そこから試合の流れは徐々にセロ側へと傾いていき、更に十合、数十合と打ち合ったところで、遂にセロの代名詞でもある追刃が炸裂した。

描いた剣閃に沿って今一度閃く、斬撃。それがヘムドールの鎧を大きく穿ったのだ。

これに体勢を崩したヘムドール。その首元に剣先を宛てがったセロ。

そうして特別トーナメントの勝者が決定した。

セロの勝利は観客達が望んだ結果でもあるためか、それはもう会場は大盛り上がりだ。割れんばかりの歓声が闘技場に響き渡る。

「──全てを見切ったといっても過言ではありません。これこそが達人がみせる一瞬の冴えというものでしょう。セロ選手、実に見事な一撃でした」

ピナシュもまたセロファン寄りなのだろうか。観客に負けず劣らず興奮した様子である。だがそれでも己の仕事は忘れていないようだ。「そんなセロ選手と、これほどの激闘を繰り広げたヘムドール選手。共に素晴らしい決勝戦でした!」と締めくくる。

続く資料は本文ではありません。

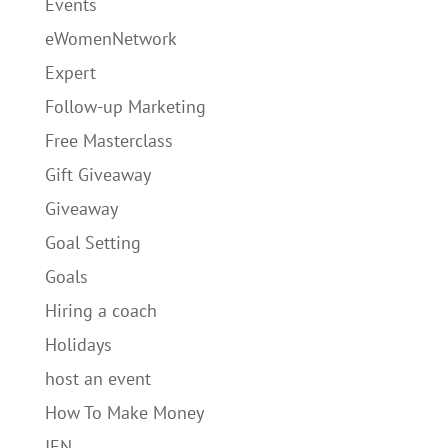
Events
eWomenNetwork
Expert
Follow-up Marketing
Free Masterclass
Gift Giveaway
Giveaway
Goal Setting
Goals
Hiring a coach
Holidays
host an event
How To Make Money
IEN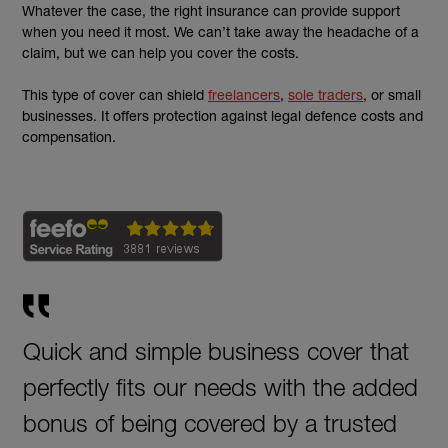
Whatever the case, the right insurance can provide support
when you need it most. We can’t take away the headache of a
claim, but we can help you cover the costs.
This type of cover can shield
freelancers
,
sole traders
, or small
businesses. It offers protection against legal defence costs and
compensation.
Quick and simple business cover that
perfectly fits our needs with the added
bonus of being covered by a trusted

「うむ、そうじゃな。昔は色々とあったようじゃが、これが今の彼の実力という事。いったいどれだけの努力と研鑽を積んできたのじゃろうか、想像も出来ぬわい」

奮戦しながらも敗北したヘムドールを見据えながら、かつての問題児がよくぞここまでと称賛するミラ。

するとだ──そんなミラの言葉を聞いてか、その言葉が影響したのか、ざまあみろとばかりな声が客席より掻き消えていったではないか。

そんな中でセロが、舞台上にてヘムドールに素晴らしい試合だったと敬意を示す。

これに対してヘムドールは、少しばかりばつの悪そうな様子で「ありがとう」と答えた。

そうしたらどうだ。今度は、あのセロと互角の戦いを繰り広げた事を、それだけの努力を重ねてきた事を観客達の一部も認めたようだ。

今一度、二人の健闘を讃える拍手が巻き起こるのだった。